Overview:
The program CoaCC.c simulates a case-control study using a 
coalescent framework. It assumes a haploid sample of cases 
and a second haploid sample of controls. Of these two samples 
the genealogy is generated, dependent on the user-specified population history.
From this genealogy a distribution of marker-haplotypes 
is generated by allowing for marker-mutation and recombinations 
between marker and gene as well as between markers. The difference 
between the allelic distributions in the case and the control-sample 
(LD) is calculated as d-value.  
The simulation is repeated several times to get the distribution 
of d-values, as a function of  the simulation conditions.

The marker map can be configured, so that it simulates both flanks 
of the disease locus. It is possible to place  up to 5 markers at each 
side of the disease locus. Those markers are numbered

   5 - 4 - 3 - 2 - 1 - 0 - 1 - 2 - 3 - 4 - 5
Flank 2 	disease locus		Flank 1

As long as option -L is not set, the alleles of each marker are set to have 
identical frequencies and all markers are in mutual linkage equlibrium.
		
The simulation is described in detail in S.Zoellner and A. Von Haeseler,
"A coalescent approach to study linkage disequilibrium between SNPs". 
It appeared in Am.J.Hum.Genet., 66:615-628,2000. Please cite this paper 
if You are using the program in a publication.
 
Technical detail:
This C-program has be written by Sebastian Zoellner
(zoellner@eva.mpg.de) for a LINUX system, distribution Red
Hat 6.0. If You have any questions, contact me.

It can be compiled using a cc CoaCC.c -lm -o program.name
command.

Application:

usage is program.name [option 1] [option2] etc.

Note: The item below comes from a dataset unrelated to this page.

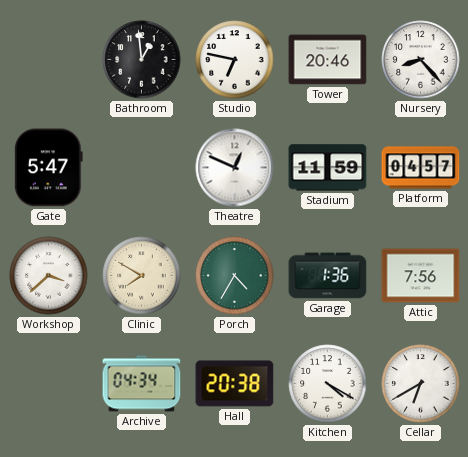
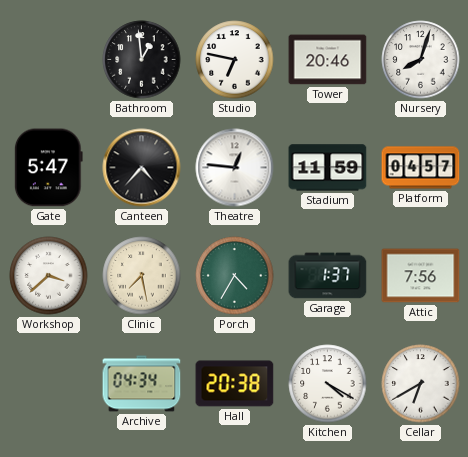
Nursery: 8:23 -> 8:03
Canteen: none -> 4:37
Theatre: 12:49 -> 12:46
Clinic: 7:50 -> 7:28
Garage: 1:36 -> 1:37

example: program.name -pc -e0.001 -f2

If options are invoked, that require specification of more than one 
parameter, these are requested after the start of the  program.

options:
-a		All possible two-marker haplotypes are considered 
		as markers and the LD is calculated for each.
-b              In each run the marker that shows the highest d-value 
		is stored. These best markers
		are jointly analyzed. Also the position of
		the best marker is stored and its
		distribution shown.
-c		allows the input of a complex
		phenotype-genotype interaction as
		described in our paper.
-d              All haplotypes generated are preserved in the same
		output file as the analysis.
		Using this option may result in a large output file.
-e<distance>    defines the genetic distance (as
		recombination probability) between markers such that 
		the distance between 
		neighboring markers is equal. The distance
		between marker 1 and the disease
		gene (0) is half the defined distances.
		If different distances between  markers is required, 
		use the option -r.
-f<number>      defines whether a marker map on 1 or both(2)
 		flanks of the disease locus is simulated  
-h/-H           shows some help 
-l<number>     	sets the number of runs,i.e. the number of
		times the simulation is repeated. All repeats 
		are analyzed jointly. Maximal number is 100000.
-L              enables input of haplotype
		frequencies for all possible marker-haplotypes.
		With this option markers in mutual LD can be 
		simulated.   
-M<probability> sets mutation probability of all markers.
		If no value is given, each mutation 
		probability can be defined separately at 
		the start of the program.
-m<rate>        sets the mutation rate per generation of the disease 
		gene from 
		control to case state. Back-mutations are not possible.
-n<number>      determins the number of markers that are
		simulated on each flank  
-o<name>        set file name of the output file 
-p<model>      	selects population model. <model> can be set
		to c for CONST, r for REC-EXP and o for
		OLD-EXP as specified in our paper. If no model is 
		specified, the
		population parameters are asked for at the
		start of the program.
-r             	allows for the input of variable 
		recombination frequencies  between any two adjacient loci.
-S            	triggers silent mode  
-s              allows for the specification of sample
		sizes different than the default   



Default Values:
     
-c		no complex phenotype-genotype interaction 
-e<distance>    distance =0.0001 (10kb)
-f<number>      number =1
-l<number>     	number = 1000
-m<rate>        rate = 0.000001
-n<number>      number =1 
-o<name>        name = out_file
-p<model>      	no default, model has to be specified.
-s              default is 200 cases and 200 controls 
-M<probability> probability=0.000001

Output:

The name of the output file is defined by the -o option. At the
beginning of the file, all simulation conditions are summarized.
In the results section the average d-values generated by the simulation
for  each marker are shown, as well as its variance
and its standard deviation. The discretized distribution of d-values
 is displayed afterwards.
For flank 1, marker 1 the number of un-informative simulations is
stated as well. These are the simulations that were
repeated because this marker was not polymorphic in the
sample.
If option -a was invoked the same statistics are given
for all possible two-marker haplotypes. 
If option -b is set, the statistics for the best marker are then
given, followed by the distribution of its location.